For people who walk or bike, getting there is half the fun.
The idea of the Transporter on Star Trek always frightened me. As Doctor McCoy said in the Space Seed episode: "I signed on this ship to practice medicine, not to have my atoms scattered back and forth across space by this gadget." According to The Making of Star Trek, the transporter was originally a dramatic device used to keep the story moving, eliminating the need to get in and out of the shuttlecraft all the time. People just popped out of one place and into another without wasting any time.
Now the idea of the transporter is being used as a device to measure "the positive utility of travel." Researchers Prasanna Humagain and Patrick Singleton of Utah State University ask, “If you could snap your fingers or blink your eyes and instantaneously teleport yourself to the desired destination, would you do so?” as an alternative to other more conventional modes of transportation.
The researchers surveyed 648 people in Portland, Oregon and got very different results, depending on the mode of transport. Apparently people in cars are just interested in getting from A to B, and three-quarters of them would rather have their atoms scattered back and forth across space. Meanwhile, only around a third of those who walk or bicycle would rather use the transporter.
Shown a different way, the people with longer Actual Travel Times like the idea of a Transporter alternative, while the people doing active travel, like walking and cycling have less of a preference. According to SSTI,
Singleton noted that “people seem to value the exercise they get from using active transportation modes for their commutes,” adding that cyclists and pedestrians also report higher levels of mental health associated with their commutes. Pedestrian and cyclist commuters also had more positive responses to questions about confidence, and freedom, independence, and control.
There is possibly another explanation, that people who walk or cycle are like Dr. McCoy, more skeptical about radical new transportation technologies, and tend to shy away from Hyperloops and self-driving cars.
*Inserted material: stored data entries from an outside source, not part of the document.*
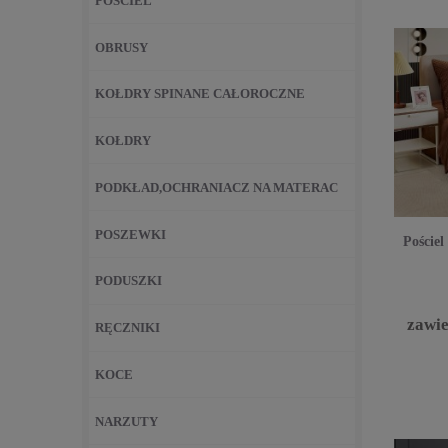
POŚCIEL
OBRUSY
KOŁDRY SPINANE CAŁOROCZNE
KOŁDRY
PODKŁAD,OCHRANIACZ NA MATERAC
POSZEWKI
Poście
PODUSZKI
zawi
RĘCZNIKI
KOCE
NARZUTY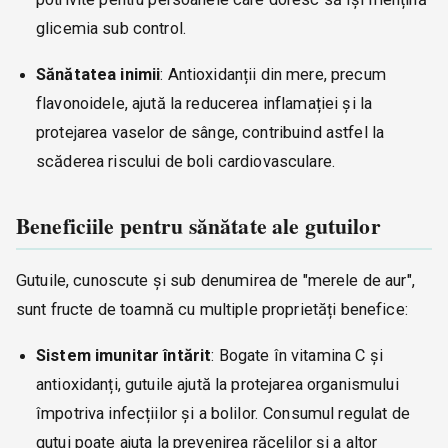
glicemia sub control.
Sănătatea inimii
: Antioxidanții din mere, precum
flavonoidele, ajută la reducerea inflamației și la
protejarea vaselor de sânge, contribuind astfel la
scăderea riscului de boli cardiovasculare.
Beneficiile pentru sănătate ale gutuilor
Gutuile, cunoscute și sub denumirea de "merele de aur",
sunt fructe de toamnă cu multiple proprietăți benefice:
Sistem imunitar întărit
: Bogate în vitamina C și
antioxidanți, gutuile ajută la protejarea organismului
împotriva infecțiilor și a bolilor. Consumul regulat de
gutui poate ajuta la prevenirea răcelilor și a altor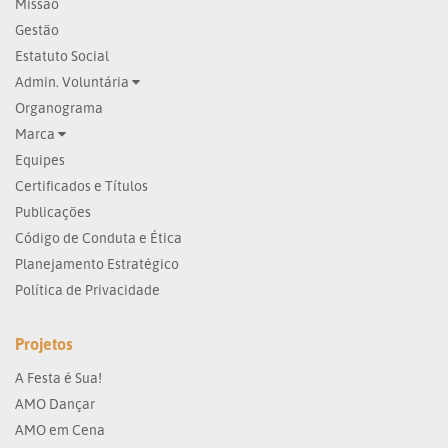
Missão
Gestão
Estatuto Social
Admin. Voluntária
Organograma
Marca
Equipes
Certificados e Títulos
Publicações
Código de Conduta e Ética
Planejamento Estratégico
Política de Privacidade
Projetos
A Festa é Sua!
AMO Dançar
AMO em Cena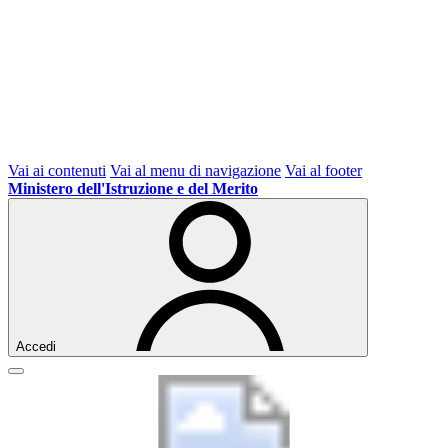
Vai ai contenuti
Vai al menu di navigazione
Vai al footer
Ministero dell'Istruzione e del Merito
Accedi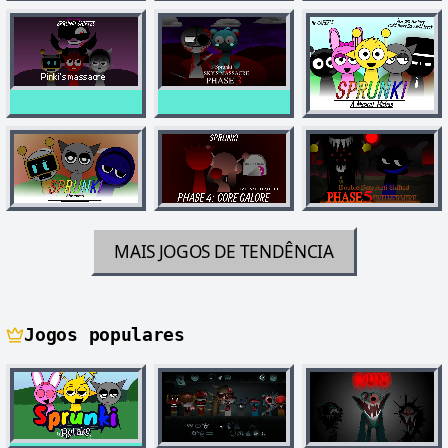
MAIS JOGOS DE TENDÊNCIA
Jogos populares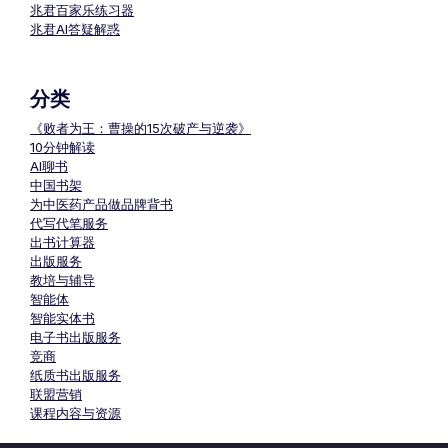
兆君百家乐练习器
兆君AI答疑解惑
分类
《败者为王：曹操的15次破产与逆袭》
10分钟解读
AI聊书
中国书架
为中医药产品做品牌背书
代写代笔服务
出书计算器
出版服务
教培与辅导
智能体
智能实体书
电子书出版服务
竞商
纸质书出版服务
联盟营销
课程内容与资源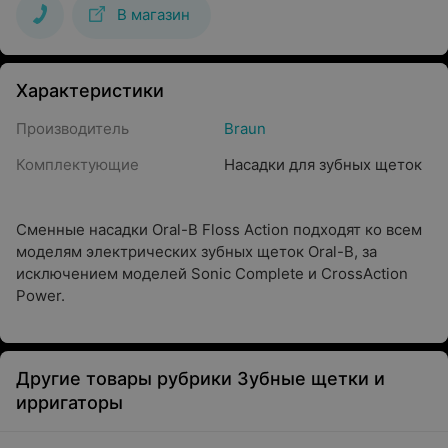
В магазин
Характеристики
Производитель
Braun
Комплектующие
Насадки для зубных щеток
Сменные насадки Oral-B Floss Action подходят ко всем
моделям электрических зубных щеток Oral-B, за
исключением моделей Sonic Complete и CrossAction
Power.
Другие товары рубрики Зубные щетки и
ирригаторы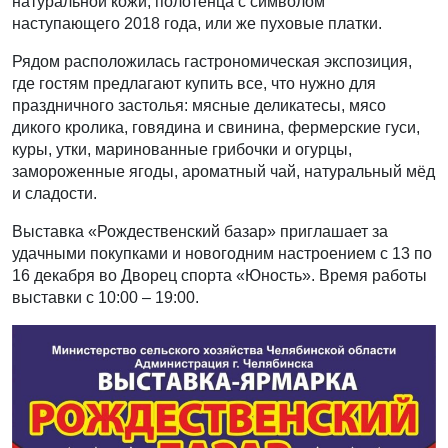
натуральной кожи, полотенца с символом
наступающего 2018 года, или же пуховые платки.
Рядом расположилась гастрономическая экспозиция,
где гостям предлагают купить все, что нужно для
праздничного застолья: мясные деликатесы, мясо
дикого кролика, говядина и свинина, фермерские гуси,
куры, утки, маринованные грибочки и огурцы,
замороженные ягоды, ароматный чай, натуральный мёд
и сладости.
Выставка «Рождественский базар» приглашает за
удачными покупками и новогодним настроением с 13 по
16 декабря во Дворец спорта «Юность». Время работы
выставки с 10:00 – 19:00.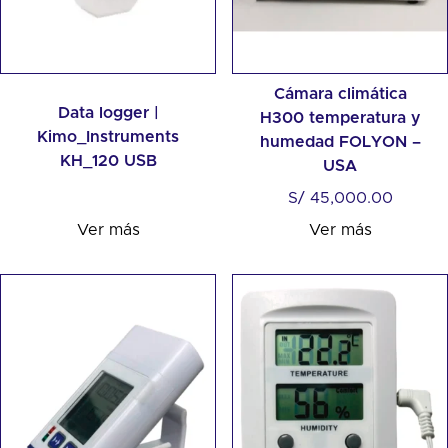
Cámara climática
Data logger |
H300 temperatura y
Kimo_Instruments
humedad FOLYON –
KH_120 USB
USA
S/
45,000.00
Ver más
Ver más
Judging by editor Melissa's photo of the New York subway yesterday, I can't imagine anyone not preferring a transporter, yet transit users appear to like the idea less than drivers, so there might be other forces at work here. Then again, the study was done in Portland, Oregon, where they do not have subways like this.
In the end, I prefer Singleton's explanation: people who walk or cycle just enjoy their commutes more and get something out of it.
UPDATE: Cycling historian and writer Carlton Reid covered this story earlier in Forbes.